Children: BinaryExpression    LiteralExpression

 

Where am I going wrong? I tried reversing the precedence betweent the binary and equality operators and expressions and it didn't seem to make any difference, so I wondered if I have set my grammar up incorrectly

Many thx in advance

Simon

Coordinator
Jul 27, 2011 at 5:28 PM

Seems strange, everything looks ok, except the lines:

 'Expression precedence
            binaryExpression.Precedence = 20
            equalityExpression.Precedence = 10

remove these, they are not needed, you should set precedence only on operator symbols, not on non-terminals

Jul 27, 2011 at 5:47 PM
Edited Jul 27, 2011 at 5:51 PM

OK, thx ... I'll post my full grammar in case there is something else conflicting. As I step the code, when, in FindActionForStateAndInput, the parser is processing the "+" I am surprised to see the action it chooses ({Operator, shift to S21/reduce on 'listExpression -> compoundExpression '.}) in comparison to the available actions when the "=" is encountered ({Shift to S27}) - but this is most likely my lack of understanding - I just couldn't see why any reference was being made to listExpression in the context.

Anyway, here's my grammar

            'Terminals
            Dim number = New NumberLiteral("number")
            Dim identifier = New IdentifierTerminal("identifier")
            Dim quotedLiteral = New StringLiteral("quoted", "'", StringOptions.AllowsDoubledQuote)
            Dim comma = ToTerm(",", "comma")
            Dim dataitem = New RegexBasedTerminal("dataitem", "M[1-9][0-9]{0,2}E[1-9][0-9]{0,2}I[1-9][0-9]{0,2}\b")

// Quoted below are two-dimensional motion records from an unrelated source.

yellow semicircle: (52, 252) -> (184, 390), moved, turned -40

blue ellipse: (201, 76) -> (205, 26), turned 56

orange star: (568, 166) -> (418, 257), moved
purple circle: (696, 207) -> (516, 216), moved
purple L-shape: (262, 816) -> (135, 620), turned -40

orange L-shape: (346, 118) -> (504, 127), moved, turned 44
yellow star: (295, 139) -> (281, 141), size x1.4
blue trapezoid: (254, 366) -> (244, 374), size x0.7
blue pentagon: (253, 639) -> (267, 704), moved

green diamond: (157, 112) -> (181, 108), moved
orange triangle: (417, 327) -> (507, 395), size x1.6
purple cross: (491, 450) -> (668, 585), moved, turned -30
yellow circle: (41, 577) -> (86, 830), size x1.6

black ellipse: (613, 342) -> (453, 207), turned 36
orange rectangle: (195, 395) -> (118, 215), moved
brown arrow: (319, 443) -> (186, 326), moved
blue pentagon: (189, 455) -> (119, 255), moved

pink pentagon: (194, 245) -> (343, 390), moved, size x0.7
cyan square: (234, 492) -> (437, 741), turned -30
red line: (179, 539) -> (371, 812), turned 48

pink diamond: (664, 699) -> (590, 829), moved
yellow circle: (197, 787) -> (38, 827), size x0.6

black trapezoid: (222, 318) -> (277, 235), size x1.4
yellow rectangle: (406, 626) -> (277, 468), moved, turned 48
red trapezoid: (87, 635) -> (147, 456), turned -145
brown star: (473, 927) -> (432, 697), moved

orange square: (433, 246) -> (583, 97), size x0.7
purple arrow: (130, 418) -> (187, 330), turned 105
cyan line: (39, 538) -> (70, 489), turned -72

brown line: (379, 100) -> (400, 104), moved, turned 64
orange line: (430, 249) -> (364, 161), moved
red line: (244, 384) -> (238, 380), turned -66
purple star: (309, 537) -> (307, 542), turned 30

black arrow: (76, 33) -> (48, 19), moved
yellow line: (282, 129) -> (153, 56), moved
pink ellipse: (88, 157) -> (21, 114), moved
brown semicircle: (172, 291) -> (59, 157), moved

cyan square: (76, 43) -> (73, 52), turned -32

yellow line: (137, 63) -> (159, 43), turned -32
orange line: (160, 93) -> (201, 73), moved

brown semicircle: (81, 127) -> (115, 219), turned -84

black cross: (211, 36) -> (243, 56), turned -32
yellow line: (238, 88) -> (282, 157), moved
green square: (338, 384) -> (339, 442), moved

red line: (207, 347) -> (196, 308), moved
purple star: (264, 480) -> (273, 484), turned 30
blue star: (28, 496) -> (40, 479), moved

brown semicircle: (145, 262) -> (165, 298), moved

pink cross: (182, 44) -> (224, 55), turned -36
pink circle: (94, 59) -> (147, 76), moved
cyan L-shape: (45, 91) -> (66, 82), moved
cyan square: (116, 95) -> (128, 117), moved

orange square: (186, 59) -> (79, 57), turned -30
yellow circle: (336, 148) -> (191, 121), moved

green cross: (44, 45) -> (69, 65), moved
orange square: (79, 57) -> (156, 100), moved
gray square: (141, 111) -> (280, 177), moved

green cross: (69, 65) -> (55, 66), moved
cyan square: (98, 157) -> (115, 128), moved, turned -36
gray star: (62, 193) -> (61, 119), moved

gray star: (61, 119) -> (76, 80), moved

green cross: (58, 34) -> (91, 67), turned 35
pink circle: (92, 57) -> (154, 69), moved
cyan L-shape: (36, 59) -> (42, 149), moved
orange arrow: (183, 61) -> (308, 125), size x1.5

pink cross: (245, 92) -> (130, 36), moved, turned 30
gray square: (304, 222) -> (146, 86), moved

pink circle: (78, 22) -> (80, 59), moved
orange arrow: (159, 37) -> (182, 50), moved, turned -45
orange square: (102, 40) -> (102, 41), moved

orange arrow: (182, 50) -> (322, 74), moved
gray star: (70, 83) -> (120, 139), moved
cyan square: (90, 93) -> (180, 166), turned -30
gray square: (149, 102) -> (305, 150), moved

            'Non-terminals
            Dim compoundExpression = New NonTerminal("compoundExpression", GetType(ExpressionNode))
            Dim simpleExpression = New NonTerminal("simpleExpression")
            Dim unaryExpression = New NonTerminal("unaryExpression", GetType(UnaryExpressionNode))
            Dim literalExpression = New NonTerminal("literalExpression", GetType(LiteralExpressionNode))
            Dim binaryExpression = New NonTerminal("binaryExpression", GetType(BinaryExpressionNode))
            Dim bracketedExpression = New NonTerminal("bracketedExpression", GetType(BracketedExpressionNode))
            Dim listExpression = New NonTerminal("listExpression", GetType(ListExpressionNode))
            Dim functionExpression = New NonTerminal("functionExpression", GetType(FunctionExpressionNode))
            Dim unaryOperator = New NonTerminal("unaryOperator", GetType(UnaryOperationNode))
            Dim binaryOperator = New NonTerminal("binaryOperator", GetType(BinaryOperatorNode))
            Dim dataitemExpression = New NonTerminal("dataitemExpression", GetType(DataItemExpressionNode))
            Dim quotedExpression = New NonTerminal("quotedExpression", GetType(QuotedExpressionNode))
            Dim functionNameExpression = New NonTerminal("functionNameExpression", GetType(FunctionNameExpressionNode))
            Dim equalityExpression = New NonTerminal("equalityExpression", GetType(EqualityExpressionNode))
            Dim equalityOperator = New NonTerminal("equalityOperator", GetType(EqualityOperatorNode))

            'BNF Rules
            compoundExpression.Rule = simpleExpression Or bracketedExpression Or functionExpression Or binaryExpression Or equalityExpression Or listExpression 
            simpleExpression.Rule = dataitemExpression Or literalExpression Or quotedExpression Or functionNameExpression
            literalExpression.Rule = number Or identifier
            bracketedExpression.Rule = "(" + compoundExpression + ")"        
            binaryOperator.Rule = ToTerm("+") Or "-" Or "/" Or "*" Or "^"
            binaryExpression.Rule = compoundExpression + binaryOperator + compoundExpression
            equalityOperator.Rule = ToTerm("=") Or "!=" Or "<>" Or ">=" Or "<=" Or ">" Or "<"
            equalityExpression.Rule = compoundExpression + equalityOperator + compoundExpression
            functionExpression.Rule = functionNameExpression + bracketedExpression
            listExpression.Rule = MakePlusRule(listExpression, comma, compoundExpression)
            dataitemExpression.Rule = "[" + dataitem + "]" Or dataitem
            quotedExpression.Rule = quotedLiteral
            functionNameExpression.Rule = FunctionNames()
          

            'Terminal priority
            identifier.Priority = 10
            dataitem.Priority = 20

            'Operator precedence           
            RegisterOperators(10, "*", "/", "%")
            RegisterOperators(9, "+", "-")
            RegisterOperators(8, "=", ">", "<", ">=", "<=", "<>", "!=", "!<", "!>")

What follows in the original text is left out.